Jeff Bezos is nothing if not a showman. Amazon's CEO loves a good reveal, and took the opportunity afforded by a 60 Minutes segment to show off his company's latest creation: drones that can deliver packages up to five pounds, to your house in less than half an hour. They're technically octocopters, as part of a program called "Amazon Prime Air." The drone sits at the end of a conveyer belt, waiting to pick up a package — Bezos says 86 percent of Amazon's packages are under five pounds — and can carry them up to ten miles from the fulfillment center.

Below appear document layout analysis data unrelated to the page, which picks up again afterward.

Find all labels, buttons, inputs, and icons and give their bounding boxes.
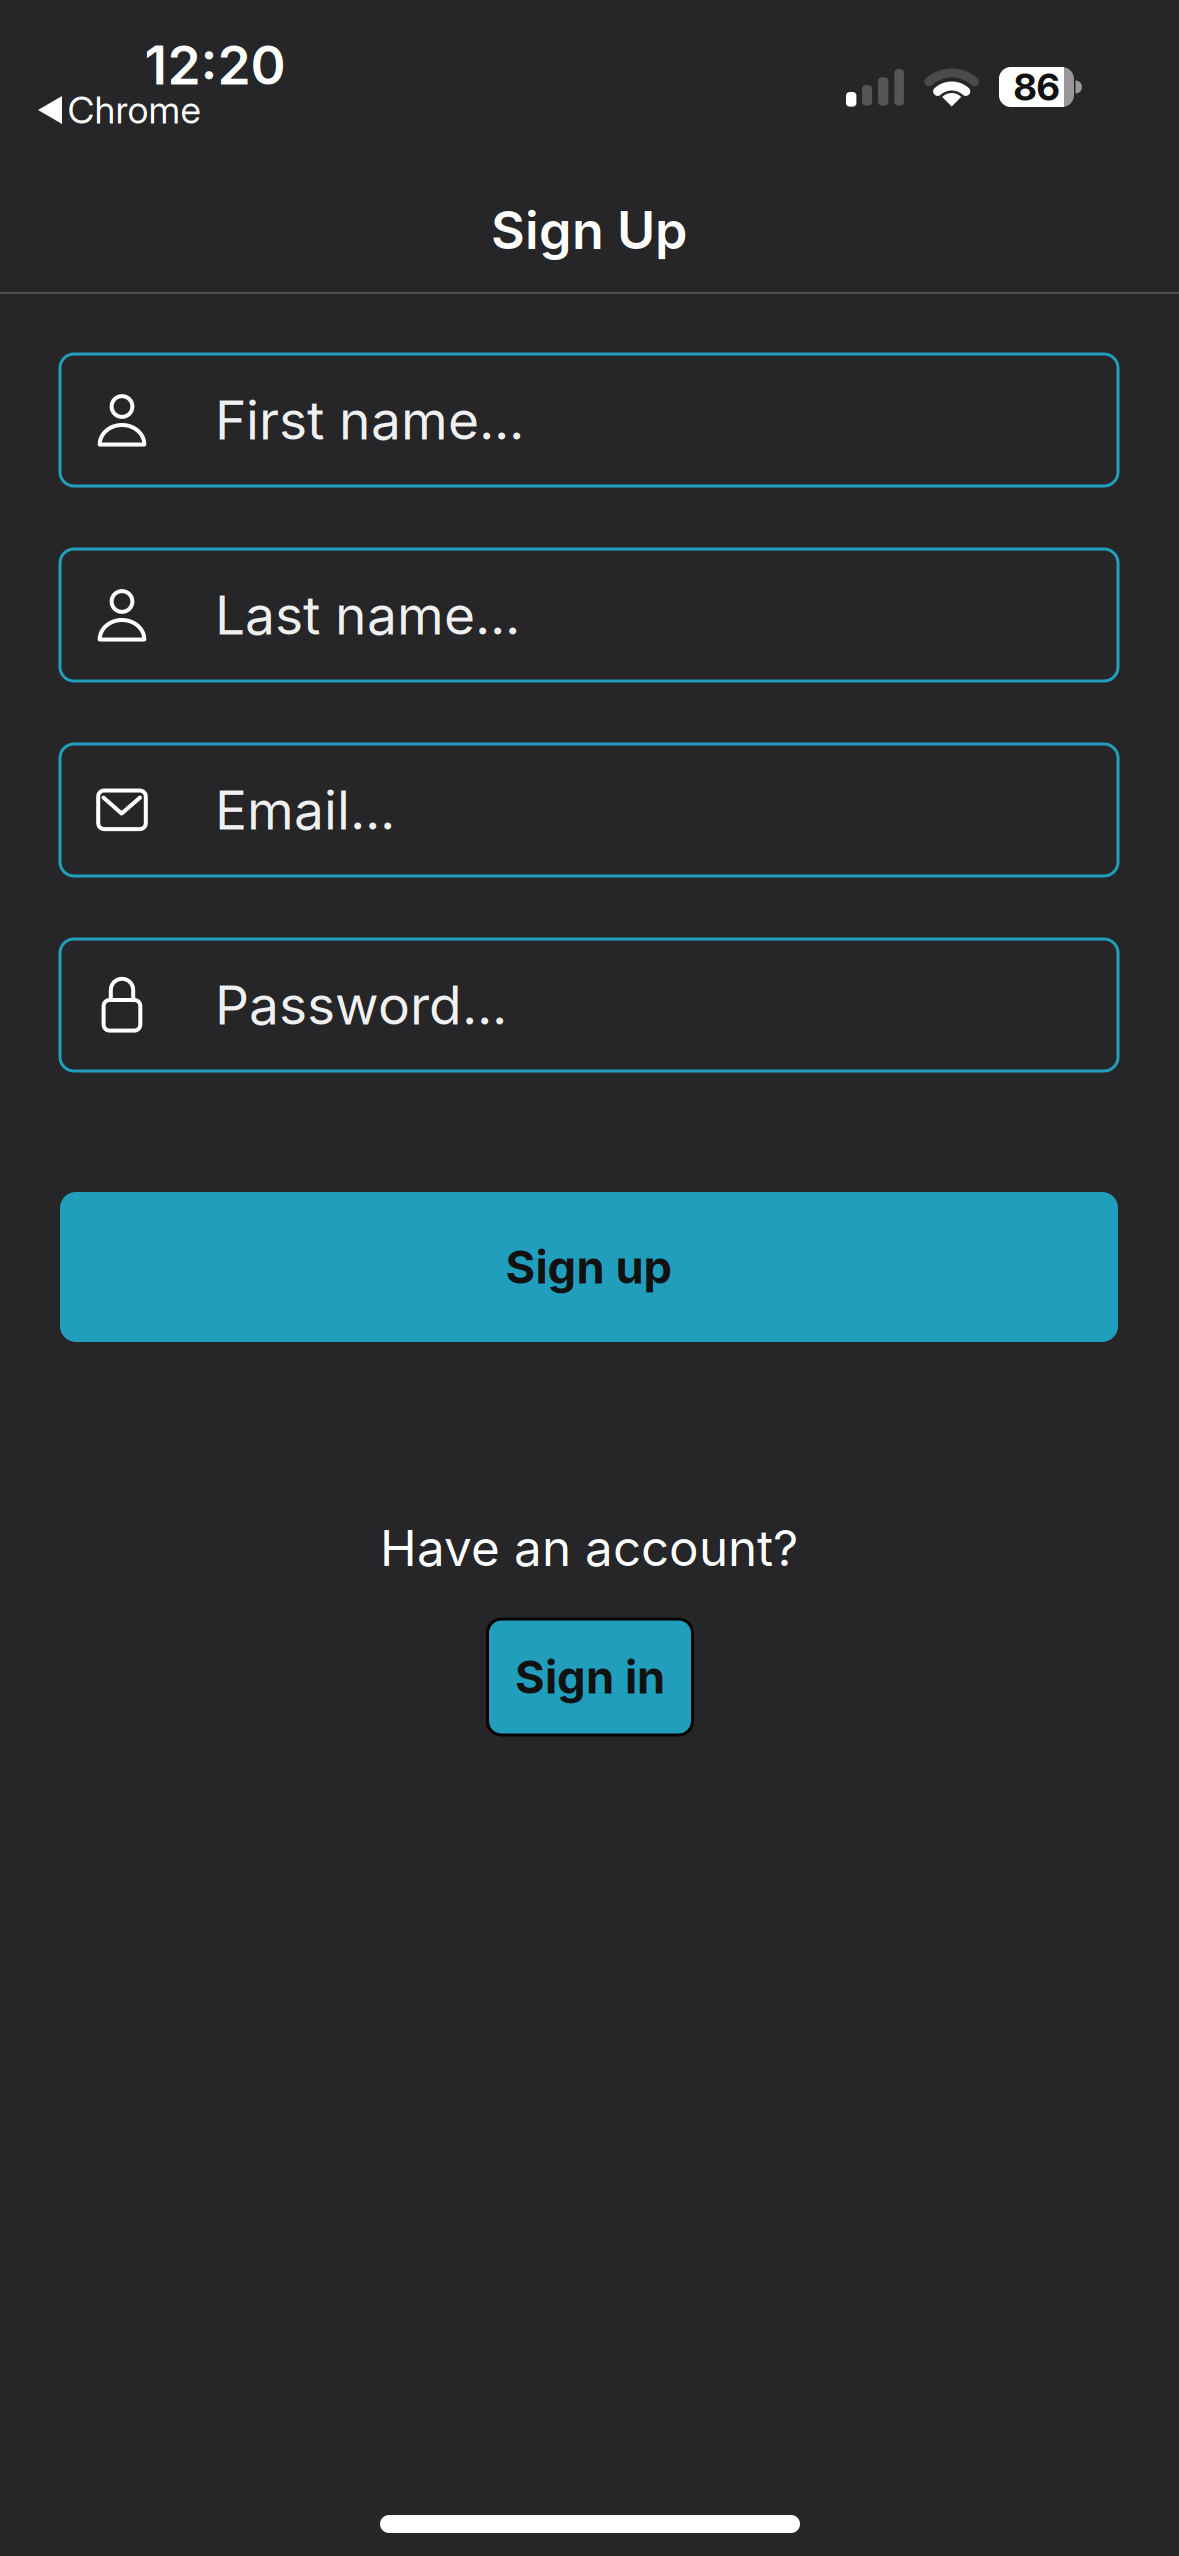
staticText: Email... bbox=[215, 778, 395, 841]
staticText: 12:20 bbox=[144, 34, 286, 96]
staticText: Sign Up bbox=[491, 199, 687, 261]
button[interactable]: Email... bbox=[60, 744, 1118, 876]
button[interactable]: Sign in bbox=[488, 1619, 692, 1735]
button[interactable]: Last name... bbox=[60, 549, 1118, 681]
button[interactable]: Sign up bbox=[60, 1192, 1118, 1342]
staticText: Password... bbox=[215, 974, 507, 1036]
staticText: Sign in bbox=[515, 1650, 665, 1704]
staticText: Last name... bbox=[215, 584, 520, 646]
staticText: Sign up bbox=[506, 1240, 672, 1294]
button[interactable]: First name... bbox=[60, 354, 1118, 486]
staticText: 86 bbox=[1014, 65, 1060, 109]
staticText: Have an account? bbox=[380, 1519, 798, 1577]
button[interactable]: Password... bbox=[60, 939, 1118, 1071]
staticText: First name... bbox=[215, 388, 524, 451]
staticText: Chrome bbox=[68, 88, 200, 132]
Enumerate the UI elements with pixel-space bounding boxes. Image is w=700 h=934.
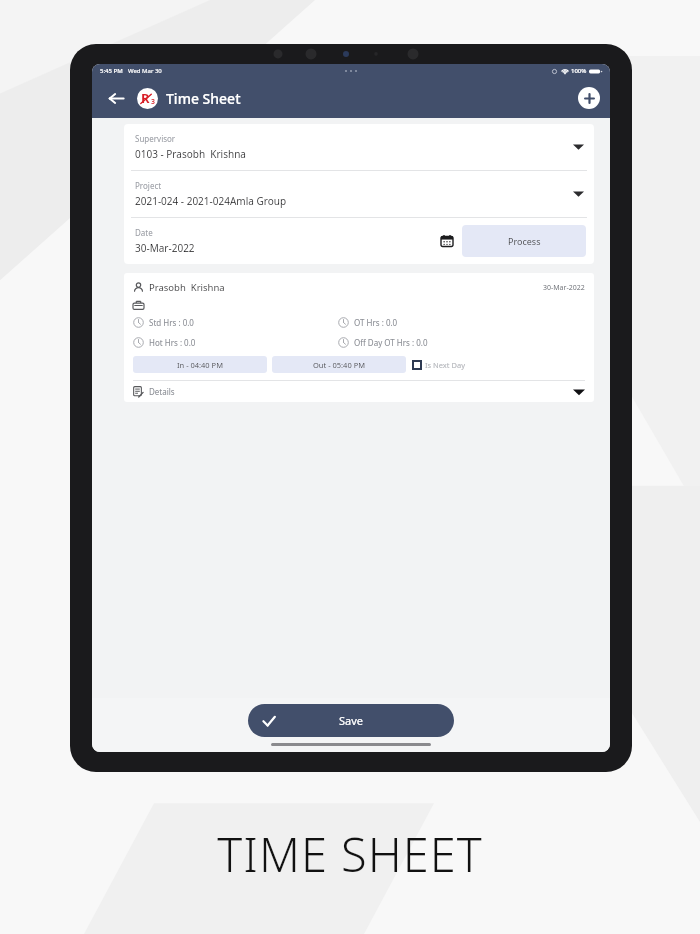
button[interactable]: Details bbox=[133, 381, 585, 402]
staticText: Details bbox=[149, 386, 175, 397]
staticText: Save bbox=[339, 713, 364, 728]
staticText: Prasobh Krishna bbox=[149, 281, 225, 294]
staticText: R bbox=[141, 89, 150, 107]
button[interactable]: Out - 05:40 PM bbox=[272, 356, 406, 373]
button[interactable]: In - 04:40 PM bbox=[133, 356, 267, 373]
staticText: 30-Mar-2022 bbox=[543, 283, 585, 293]
button[interactable]: Back bbox=[102, 84, 130, 112]
button[interactable]: Process bbox=[462, 225, 586, 257]
staticText: 100% bbox=[571, 67, 587, 75]
staticText: Hot Hrs : 0.0 bbox=[149, 337, 196, 348]
button[interactable]: Project bbox=[124, 171, 594, 217]
staticText: TIME SHEET bbox=[0, 822, 700, 886]
button[interactable]: Add bbox=[578, 87, 600, 109]
button[interactable]: Pick date bbox=[437, 231, 457, 251]
staticText: Off Day OT Hrs : 0.0 bbox=[354, 337, 428, 348]
staticText: Project bbox=[135, 180, 162, 191]
staticText: In - 04:40 PM bbox=[177, 360, 223, 370]
staticText: 0103 - Prasobh Krishna bbox=[135, 147, 246, 161]
staticText: Date bbox=[135, 227, 153, 238]
staticText: Out - 05:40 PM bbox=[313, 360, 365, 370]
staticText: Is Next Day bbox=[425, 360, 465, 370]
staticText: OT Hrs : 0.0 bbox=[354, 317, 398, 328]
staticText: Time Sheet bbox=[166, 89, 241, 108]
staticText: 5:45 PM bbox=[100, 67, 123, 75]
staticText: Wed Mar 30 bbox=[128, 67, 162, 75]
staticText: 3 bbox=[151, 97, 156, 107]
button[interactable]: Save bbox=[248, 704, 454, 737]
staticText: Std Hrs : 0.0 bbox=[149, 317, 194, 328]
button[interactable]: Supervisor bbox=[124, 124, 594, 170]
staticText: 2021-024 - 2021-024Amla Group bbox=[135, 194, 287, 208]
staticText: Process bbox=[508, 235, 541, 247]
button[interactable]: Date bbox=[135, 227, 437, 255]
staticText: Supervisor bbox=[135, 133, 176, 144]
staticText: 30-Mar-2022 bbox=[135, 241, 195, 255]
button[interactable]: Is Next Day bbox=[412, 360, 465, 370]
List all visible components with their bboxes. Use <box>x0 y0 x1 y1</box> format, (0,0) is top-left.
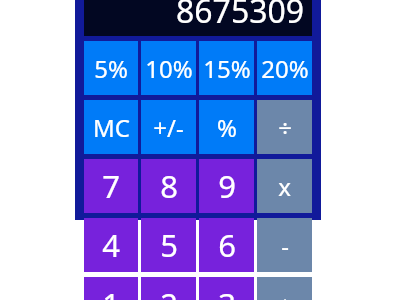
button[interactable]: 20% <box>257 41 312 95</box>
staticText: 15% <box>203 52 251 85</box>
staticText: - <box>281 229 289 262</box>
staticText: x <box>278 170 291 203</box>
staticText: 5% <box>94 52 128 85</box>
staticText: + <box>278 288 292 300</box>
button[interactable]: 5 <box>141 218 196 272</box>
staticText: 10% <box>145 52 193 85</box>
staticText: 7 <box>102 165 120 207</box>
staticText: 5 <box>160 224 178 266</box>
staticText: 1 <box>102 283 120 300</box>
staticText: 8675309 <box>176 0 305 33</box>
staticText: MC <box>93 111 130 144</box>
staticText: 4 <box>102 224 120 266</box>
button[interactable]: ÷ <box>257 100 312 154</box>
button[interactable]: MC <box>84 100 138 154</box>
staticText: % <box>217 111 237 144</box>
button[interactable]: + <box>257 277 312 300</box>
button[interactable]: 3 <box>199 277 254 300</box>
button[interactable]: 2 <box>141 277 196 300</box>
button[interactable]: - <box>257 218 312 272</box>
button[interactable]: +/- <box>141 100 196 154</box>
button[interactable]: 15% <box>199 41 254 95</box>
staticText: 8 <box>160 165 178 207</box>
button[interactable]: 4 <box>84 218 138 272</box>
button[interactable]: 7 <box>84 159 138 213</box>
button[interactable]: 5% <box>84 41 138 95</box>
button[interactable]: 1 <box>84 277 138 300</box>
button[interactable]: 9 <box>199 159 254 213</box>
staticText: 3 <box>218 283 236 300</box>
staticText: 9 <box>218 165 236 207</box>
button[interactable]: 8 <box>141 159 196 213</box>
button[interactable]: 10% <box>141 41 196 95</box>
staticText: ÷ <box>278 111 292 144</box>
staticText: 20% <box>261 52 309 85</box>
staticText: 2 <box>160 283 178 300</box>
staticText: +/- <box>153 111 184 144</box>
button[interactable]: 6 <box>199 218 254 272</box>
staticText: 6 <box>218 224 236 266</box>
button[interactable]: x <box>257 159 312 213</box>
button[interactable]: % <box>199 100 254 154</box>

The segment focused primarily on holiday shopping, particularly the annual shopping extravaganza that is Cyber Monday. It's a huge day for Amazon — more than 300 items will be ordered each second — and does much to reveal the company's true ambitions. Amazon doesn't just want to reinvent the way we shop for and buy things, it wants to upend every step of the process — including how our purchases come to us.
Charlie Rose spoke to a number of Amazon executives and employees, and toured one of the company's 96 massive warehouses, known as "fulfillment centers." Amazon's burgeoning same-day delivery infrastructure was on full display, and Rose explored the company's sprawling moves into fashion, groceries, web hosting, tablets, and strange political shows starring John Goodman.
But Jeff Bezos was predictably the star of the segment. He talked about how, 18 years ago, he'd drive packages to the post office himself, and dreamed of one day owning a forklift. (Things have changed a bit since then.) He says we're four or five years from drones being able to deliver small packages right to your house.
As Bezos said it is still in R&D stage but after a few years it could easily, I imagine, move farther out than 10 miles. I just wish they would expand Amazon Fresh into other major cities across the country and even start competing with Google in terms of High Speed Internet.
Pet dogs would be my biggest concern. If one of them tried to land in my garden while our dog was outside it would probably not end up leaving again :p
I could potentially see it working on a smaller scale in areas with tightly packed inhabitants though. University dorms, military bases or some apartment complexes, things like that with compact, homogeneous housing.
Not sure how many distribution Centers there are in the USA but in Europe there are maybe a total of 10? (2 I know of for sure in Germany). So how exactly is 10k range going to help there? Unless they plan to completely revamp their distribution chain it will remain a nice gimmick for people living very close to a center, but 90% of their customers won't be in range.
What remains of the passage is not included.